During the pandemic, I have listened to dozens and dozens of press briefings with New York Governor Andrew Cuomo. I appreciated his updates on COVID, the latest medical findings, and what New York was doing to address the illness and all the other issues that arose from it. I live in upstate New York, so the information he provided was especially relevant to me, but there were many around the United States and even abroad who tuned in.
In recent weeks, there have been legislators and press members who have been critical of the governor and his administration’s handling of the reporting of deaths in relation to nursing homes. The state reported deaths by where they occurred; people who died in hospitals were reported as hospital deaths, even if they had been nursing home residents prior to hospital admission. This was the state’s consistent practice and one which was straightforward and easy to compile from death certificates. All COVID deaths in the state were reported, categorized by place of death.
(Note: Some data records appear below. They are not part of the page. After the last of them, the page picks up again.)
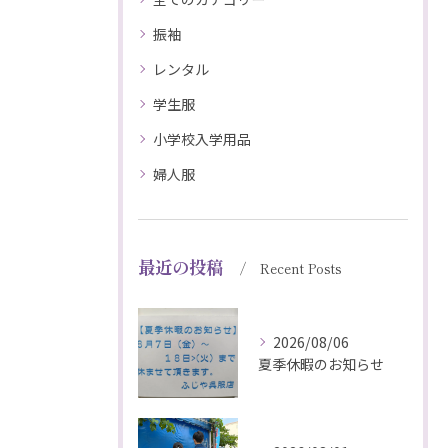
振袖
レンタル
学生服
小学校入学用品
婦人服
最近の投稿
Recent Posts
2026/08/06
夏季休暇のお知らせ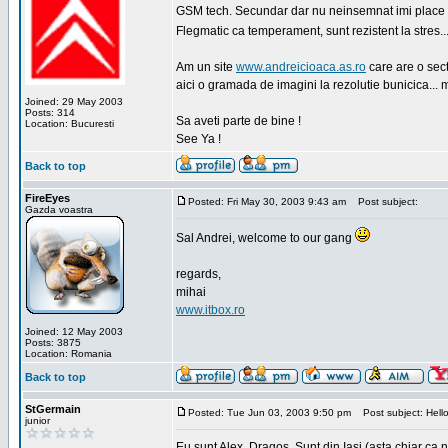
GSM tech. Secundar dar nu neinsemnat imi place sa
Flegmatic ca temperament, sunt rezistent la stres..
Am un site
www.andreicioaca.as.ro
care are o sect
aici o gramada de imagini la rezolutie bunicica... 
Joined: 29 May 2003
Posts: 314
Sa aveti parte de bine !
Location: Bucuresti
See Ya !
Back to top
FireEyes
Posted: Fri May 30, 2003 9:43 am
Post subject:
Gazda voastra
Sal Andrei, welcome to our gang
regards,
mihai
www.itbox.ro
Joined: 12 May 2003
Posts: 3875
Location: Romania
Back to top
StGermain
Posted: Tue Jun 03, 2003 9:50 pm
Post subject: Hello
junior
Eu sunt Alex, Dragos. Sunt din Iasi (asta chiar ca n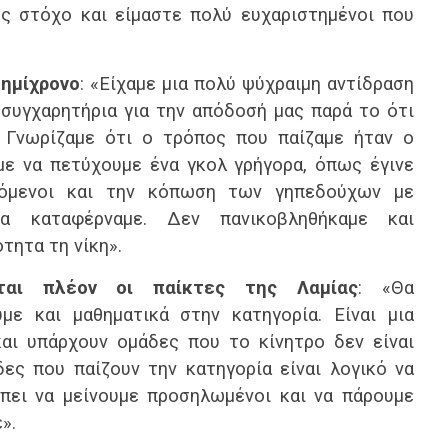
ως στόχο και είμαστε πολύ ευχαριστημένοι που
 ημίχρονο
: «Είχαμε μια πολύ ψύχραιμη αντίδραση
 συγχαρητήρια για την απόδοσή μας παρά το ότι
 Γνωρίζαμε ότι ο τρόπος που παίζαμε ήταν ο
με να πετύχουμε ένα γκολ γρήγορα, όπως έγινε
υόμενοι και την κόπωση των γηπεδούχων με
α καταφέρναμε. Δεν πανικοβληθήκαμε και
τητα τη νίκη».
ται πλέον οι παίκτες της Λαμίας
: «Θα
με και μαθηματικά στην κατηγορία. Είναι μια
και υπάρχουν ομάδες που το κίνητρο δεν είναι
δες που παίζουν την κατηγορία είναι λογικό να
πει να μείνουμε προσηλωμένοι και να πάρουμε
».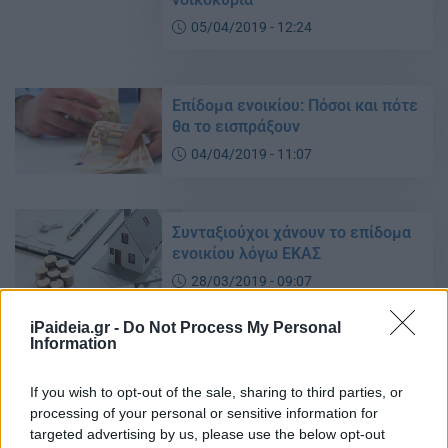
05/04/2019 - 12:24
Επίδομα ενοικίου: Πόσοι και πότε
θα το εισπράξουν
04/04/2019 - 11:07
Συνταξιούχοι χάνουν το επίδομα
ενοικίου λόγω ΕΚΑΣ
28/03/2019 - 09:07
iPaideia.gr -
Do Not Process My Personal
Information
Επίδομα ενοικίου – Αίτηση: Τα
SOS στο epidomastegasis.gr
If you wish to opt-out of the sale, sharing to third parties, or
22/03/2019 - 11:58
processing of your personal or sensitive information for
targeted advertising by us, please use the below opt-out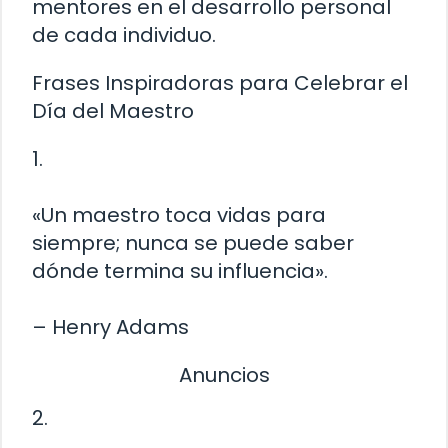
mentores en el desarrollo personal
de cada individuo.
Frases Inspiradoras para Celebrar el
Día del Maestro
1.
«Un maestro toca vidas para
siempre; nunca se puede saber
dónde termina su influencia».
– Henry Adams
Anuncios
2.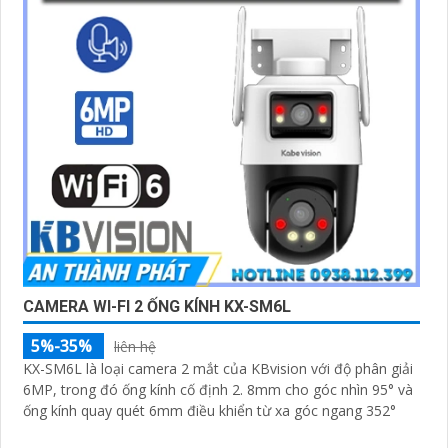
CAMERA WI-FI 2 ỐNG KÍNH KX-SM6L
5%-35%
liên hệ
KX-SM6L là loại camera 2 mắt của KBvision với độ phân giải
6MP, trong đó ống kính cố định 2. 8mm cho góc nhìn 95° và
ống kính quay quét 6mm điều khiển từ xa góc ngang 352°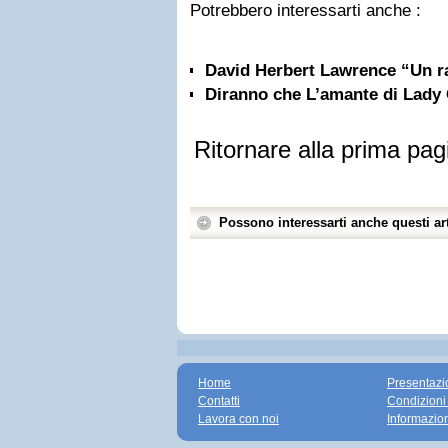
Potrebbero interessarti anche :
David Herbert Lawrence “Un r
Diranno che L’amante di Lady 
Ritornare alla prima pag
Possono interessarti anche questi art
Home
Presentazi
Contatti
Condizioni
Lavora con noi
Informazio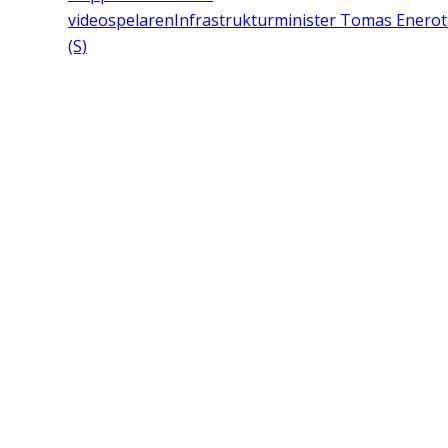
videospelaren
Infrastrukturminister Tomas Enero
(S)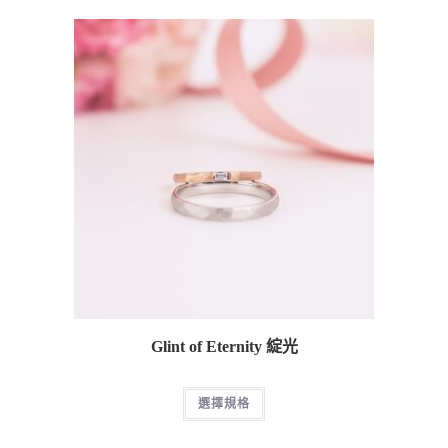
Glint of Eternity 綻光
選擇規格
The problem arose because legislators and the press wanted to know how many nursing home residents later died in hospitals and how many formerly hospitalized patients died in nursing homes. This information is more difficult to compile and the governor’s staff, who worked seven days a week for months on end, did not have time to comb through all the records to assemble a report. Unfortunately, this was perceived as a cover-up of something nefarious and things have gotten totally out of hand with accusations flying everywhere.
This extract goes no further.